Science of Learning - Srini Pillay, M.D.

Published in Spring 2023

Are you one of those people who has been ignoring the metaverse because it sounds like some trendy technology that has no relevance to you? Well, I’m writing this article to compel you to open your mind to the metaverse movement, because it’s happening. It’s time to stop dabbling and get serious about virtual reality (VR) and metaverse-based learning, and to follow the examples of companies like Bank of America, Takeda, Novartis and Bristol Myers Squibb, who have strategic plans and serious budget commitments to scale VR across the enterprise.

What is the connection between learning and well-being?

While you may be familiar with learning in the metaverse or VR, you may be wondering what this has to do with well-being. Apart from stress and anxiety reduction improving learning by opening the brain to new information, there’s a new kind of learning that will be fundamental to your organization, and it’s called reskilling for well-being.

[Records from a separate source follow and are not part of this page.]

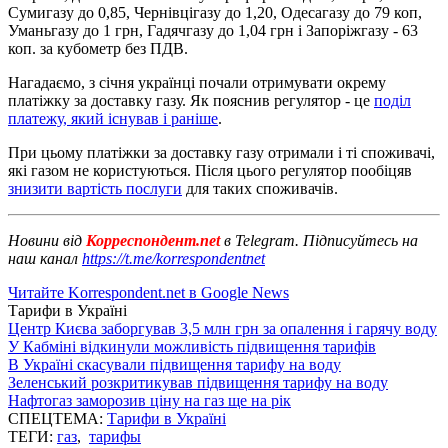
Сумигазу до 0,85, Чернівцігазу до 1,20, Одесагазу до 79 коп,
Уманьгазу до 1 грн, Гадячгазу до 1,04 грн і Запоріжгазу - 63
коп. за кубометр без ПДВ.
Нагадаємо, з січня українці почали отримувати окрему
платіжку за доставку газу. Як пояснив регулятор - це
поділ
платежу, який існував і раніше
.
При цьому платіжки за доставку газу отримали і ті споживачі,
які газом не користуються. Після цього регулятор пообіцяв
знизити вартість послуги
для таких споживачів.
Новини від
Корреспондент.net
в Telegram. Підписуйтесь на
наш канал
https://t.me/korrespondentnet
Читайте Korrespondent.net в Google News
Тарифи в Україні
Центр Києва заборгував 3,5 млн грн за опалення і гарячу воду
У Кабміні відкинули можливість підвищення тарифів
В Україні скасували підвищення тарифу на воду
Зеленський розкритикував підвищення тарифу на воду
Нафтогаз заморозив ціну на газ ще на рік
СПЕЦТЕМА:
Тарифи в Україні
ТЕГИ:
газ
,
тарифы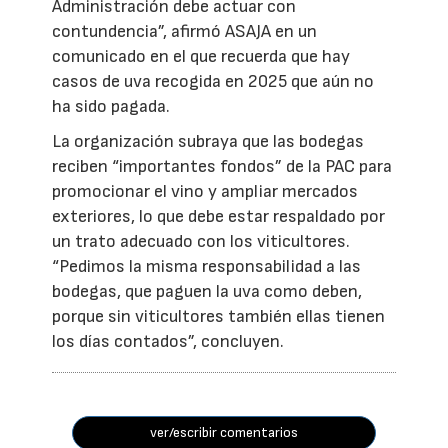
Administración debe actuar con
contundencia”, afirmó ASAJA en un
comunicado en el que recuerda que hay
casos de uva recogida en 2025 que aún no
ha sido pagada.
La organización subraya que las bodegas
reciben “importantes fondos” de la PAC para
promocionar el vino y ampliar mercados
exteriores, lo que debe estar respaldado por
un trato adecuado con los viticultores.
“Pedimos la misma responsabilidad a las
bodegas, que paguen la uva como deben,
porque sin viticultores también ellas tienen
los días contados”, concluyen.
ver/escribir comentarios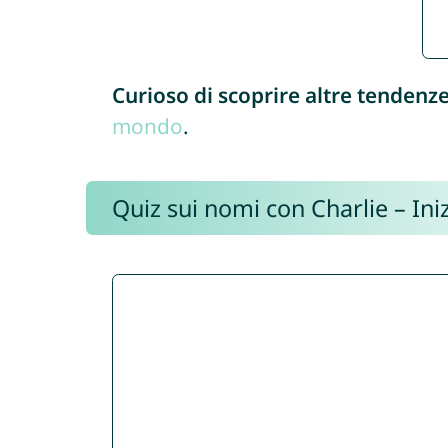
Curioso di scoprire altre tendenz
mondo
.
Quiz sui nomi con Charlie – Iniz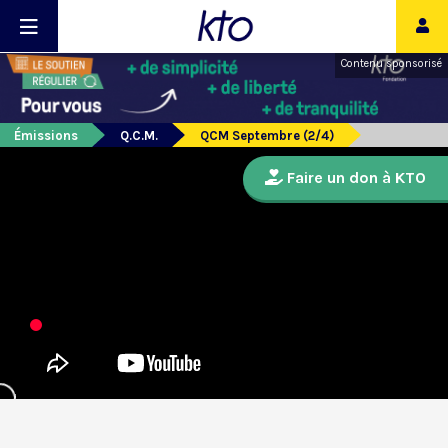
Contenu sponsorisé
Émissions
Q.C.M.
QCM Septembre (2/4)
Faire un don à KTO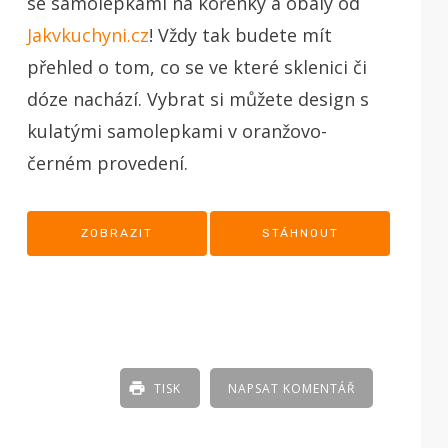
se samolepkami na kořenky a obaly od
Jakvkuchyni.cz
! Vždy tak budete mít
přehled o tom, co se ve které sklenici či
dóze nachází. Vybrat si můžete design s
kulatými samolepkami v oranžovo-
černém provedení.
ZOBRAZIT
STÁHNOUT
TISK
NAPSAT KOMENTÁŘ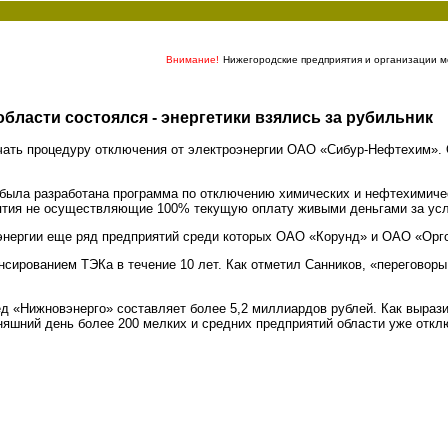
Внимание!
Нижегородские предприятия и организации мо
бласти состоялся - энергетики взялись за рубильник
чать процедуру отключения от электроэнергии ОАО «Сибур-Нефтехим». 
 была разработана программа по отключению химических и нефтехимиче
ятия не осуществляющие 100% текущую оплату живыми деньгами за услу
оэнергии еще ряд предприятий среди которых ОАО «Корунд» и ОАО «Орг
сированием ТЭКа в течение 10 лет. Как отметил Санников, «переговор
д «Нижновэнерго» составляет более 5,2 миллиардов рублей. Как вырази
няшний день более 200 мелких и средних предприятий области уже откл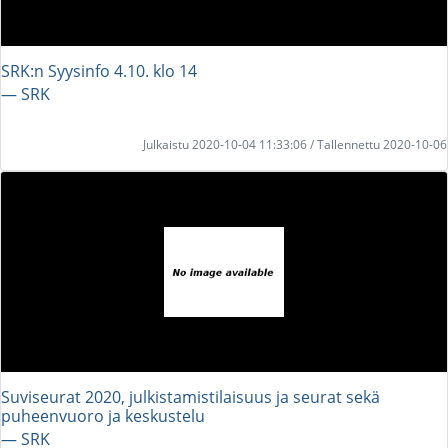
SRK:n Syysinfo 4.10. klo 14
― SRK
Julkaistu 2020-10-04 11:33:06 / Tallennettu 2020-10-06
Suviseurat 2020, julkistamistilaisuus ja seurat sekä
puheenvuoro ja keskustelu
― SRK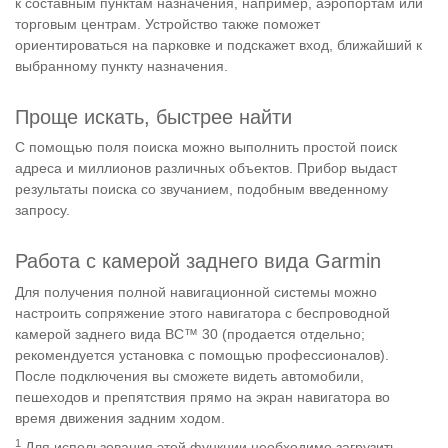
к составным пунктам назначения, например, аэропортам или
торговым центрам. Устройство также поможет
ориентироваться на парковке и подскажет вход, ближайший к
выбранному пункту назначения.
Проще искать, быстрее найти
С помощью поля поиска можно выполнить простой поиск
адреса и миллионов различных объектов. Прибор выдаст
результаты поиска со звучанием, подобным введенному
запросу.
Работа с камерой заднего вида Garmin
Для получения полной навигационной системы можно
настроить сопряжение этого навигатора с беспроводной
камерой заднего вида BC™ 30 (продается отдельно;
рекомендуется установка с помощью профессионалов).
После подключения вы сможете видеть автомобили,
пешеходов и препятствия прямо на экран навигатора во
время движения задним ходом.
1
Для использования этой функции необходимо загрузить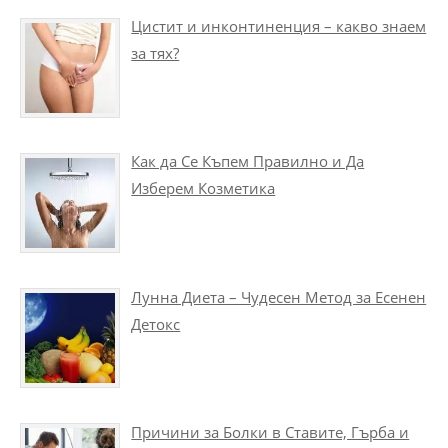
Цистит и инконтиненция – какво знаем
за тях?
Как да Се Къпем Правилно и Да
Изберем Козметика
Лунна Диета – Чудесен Метод за Есенен
Детокс
Причини за Болки в Ставите, Гърба и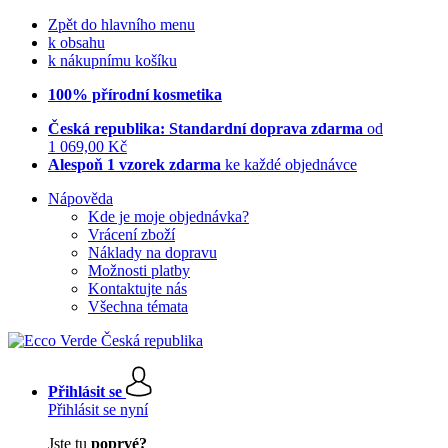
Zpět do hlavního menu
k obsahu
k nákupnímu košíku
100% přírodní kosmetika
Česká republika: Standardní doprava zdarma
od
1 069,00 Kč
Alespoň 1 vzorek zdarma
ke každé objednávce
Nápověda
Kde je moje objednávka?
Vrácení zboží
Náklady na dopravu
Možnosti platby
Kontaktujte nás
Všechna témata
Přihlásit se
Přihlásit se nyní
Jste tu
poprvé?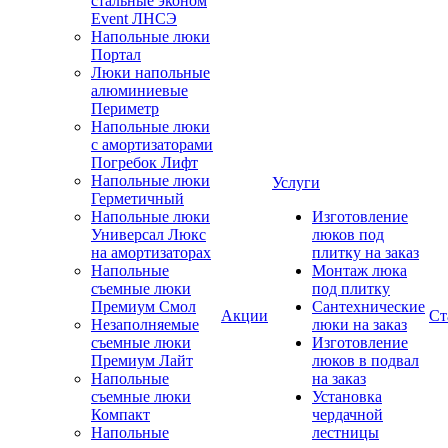
стальные эконом
Event ЛНСЭ
Напольные люки
Портал
Люки напольные
алюминиевые
Периметр
Напольные люки
с амортизаторами
Погребок Лифт
Напольные люки
Услуги
Герметичный
Напольные люки
Изготовление
Универсал Люкс
люков под
на амортизаторах
плитку на заказ
Напольные
Монтаж люка
съемные люки
под плитку
Премиум Смол
Сантехнические
Акции
Ст
Незаполняемые
люки на заказ
съемные люки
Изготовление
Премиум Лайт
люков в подвал
Напольные
на заказ
съемные люки
Установка
Компакт
чердачной
Напольные
лестницы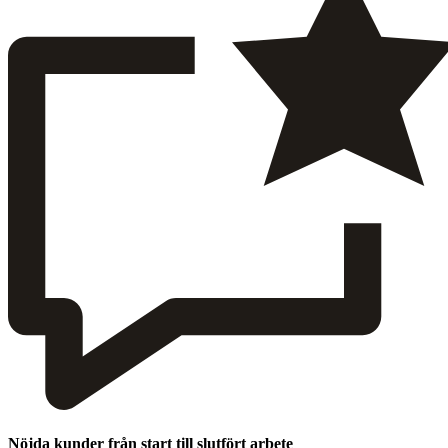
Nöjda kunder från start till slutfört arbete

When I work with organizations, most people know that they’re burned out and that they need to make changes, but they either have no time for it, don’t know where to start or struggle to make it a habit. The metaverse offers an opportunity for learning and development (L&D) to facilitate self-care.

Why is the metaverse uniquely suited to well-being?

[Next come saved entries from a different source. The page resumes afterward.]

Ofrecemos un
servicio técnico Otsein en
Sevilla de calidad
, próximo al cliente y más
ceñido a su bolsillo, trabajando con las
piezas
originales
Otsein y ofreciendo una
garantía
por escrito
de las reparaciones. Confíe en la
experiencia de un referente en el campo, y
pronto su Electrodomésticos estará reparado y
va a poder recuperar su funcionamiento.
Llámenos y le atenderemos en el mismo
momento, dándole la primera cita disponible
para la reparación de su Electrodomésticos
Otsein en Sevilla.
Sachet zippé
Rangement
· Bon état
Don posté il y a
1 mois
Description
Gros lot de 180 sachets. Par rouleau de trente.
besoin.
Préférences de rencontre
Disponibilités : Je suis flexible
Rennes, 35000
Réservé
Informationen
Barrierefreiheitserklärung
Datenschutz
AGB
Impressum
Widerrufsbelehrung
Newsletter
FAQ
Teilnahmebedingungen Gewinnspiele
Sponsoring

In the metaverse, you appear as an avatar. Unlike current VR experiences, the metaverse can be a social environment that enhances connections and reduces loneliness. Social isolation is not only emotionally challenging, but it can increase the risk of plaques in your carotid arteries and increase the chances of death from a heart attack or stroke. The metaverse can help to prevent this.

I experienced firsthand how powerful it can be to choose your avatar. In general, people think of the “self” as fixed, but adopting the identity of an avatar may increase empathy and agency and this may also change the way in which people make decisions or exercise their creativity. In fact, people may make decisions that run counter to their own. This may also promote self-expression which can impact mortality by decreasing the risk of cancer or heart disease. Avatars can be anonymous and attend voluntary group seminars on well-being or mental health without being recognized.

Also, prior studies have demonstrated that choosing an ideal avatar can increase physical activity in people who are overweight.

In the metaverse, experiences of awe may engage five processes-shifts in neurophysiology: a diminished focus on the self, increased prosocial relationality, greater social integration and a heightened sense of meaning-that benefit well-being. Awe is a complex and transformative emotion that has been hypothesized to be an intervention for depression. Awe can also induce a form of mindfulness that enhances well-being. The metaverse is an ideal context in which awe can be induced through experiences of art that sweep people off their feet.

One of the remarkable features of the metaverse is that your capabilities are not limited as they are in the material world. As a result, you can float, levitate, and experience non-ordinary states of consciousness. If non-ordinary states of consciousness like mindfulness or transcendental meditation can protect your genes or reduce inflammation, the metaverse could also offer this promising opportunity for study.

Health and well-being in the metaverse is anything but science fiction. It is a unique context in which learning self-care and mental and physical well-being can be enhanced.